Writer: Greg BarlinGreg Barlin

Updated: 7 days ago

by Deanna Raybourn ★★★★

cover art for Kills Well With Others

For some reason, America (and perhaps the world) has a fascination with retirees that are involved in detective work and/or murder-for-hire. Whether it's Richard Osman's The Thursday Murder Club, Tess Gerritsen's The Spy Coast, the TV show Only Murders in the Building, or Deanna Raybourn's Killers of a Certain Age, they've all been successful and popular over the last few years. Raybourn's follow-up to her enjoyable 2023 novel picks up a few years after the events of that book, and our four main characters are back for another adventure.


To recap, the series focuses on four women—Billie (the main narrator), Mary Alice, Helen, and Natalie—who were all recruited to join an international group of assassins known as "The Museum" while they were in college in the late 1970s. The Museum was originally founded to track down and kill Nazis who had evaded capture, with a secondary focus on reclaiming looted art and returning it to its rightful owners., With the world running out of Nazis, "the Museum turned its efforts to drug smugglers, arms dealers, human traffickers—folks who needed killing, in other words."


Our ladies, however, are retired, and fully intend to stay that way. But when there's a security breach at the Museum, and their identities are leaked to the child of a man they'd murdered decades prior, the women must once again mobilize and put to use their decades of plotting, tracking, and murdering experience in a game of "kill or be killed." Once again, we're treated to action-filled sequences paired with witty banter (and even a Schwarzenegger-esque pun after a killing) while layering in just enough seriousness to keep things from tipping too out of balance.


I enjoyed Killers of a Certain Age, to the point that it finished just outside my Top 20 in 2023. I'd forgotten about Raybourn's saucy sense of humor with her ladies; there's a good amount of humorous back-and-forth throughout that offsets any significant tension. Its fun, and the jocular tone it strikes, even during potentially perilous sequences, is reminiscent of James Bond movies in the 1980s before things got a lot more gritty and serious with Daniel Craig. This is a kick-back-and-enjoy-it type of book. It's well-structured and plotted (although at times a bit too conveniently), but it's one where you have a good idea that the good guys (or girls) are going to prevail in the end.

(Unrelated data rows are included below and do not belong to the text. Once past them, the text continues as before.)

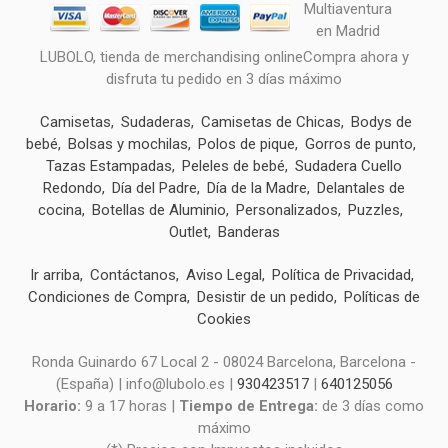
LUBOLO, tienda de merchandising onlineCompra ahora y
disfruta tu pedido en 3 días máximo
Camisetas
Sudaderas
Camisetas de Chicas
Bodys de
bebé
Bolsas y mochilas
Polos de pique
Gorros de punto
Tazas Estampadas
Peleles de bebé
Sudadera Cuello
Redondo
Día del Padre
Día de la Madre
Delantales de
cocina
Botellas de Aluminio
Personalizados
Puzzles
Outlet
Banderas
Ir arriba
Contáctanos
Aviso Legal
Política de Privacidad
Condiciones de Compra
Desistir de un pedido
Políticas de
Cookies
Ronda Guinardo 67 Local 2 - 08024 Barcelona, Barcelona -
(España) | info@lubolo.es |
930423517
|
640125056
Horario:
9 a 17 horas |
Tiempo de Entrega:
de 3 días como
máximo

Raybourn does a nice job of succinctly recapping the first book and reminding the reader of the key pieces of information and events of that story, to the point that you could conceivably read this as a stand-alone novel. But why would you? If you haven't read either, start at the start with Killers of a Certain Age. And if you enjoyed the original Killers, I suspect you'll like this one at least as much, if not more. It fell a bit short of a 5-star book for me, mostly because of the lack of true tension, but it's a solid 4.5 that held my interest and attention throughout.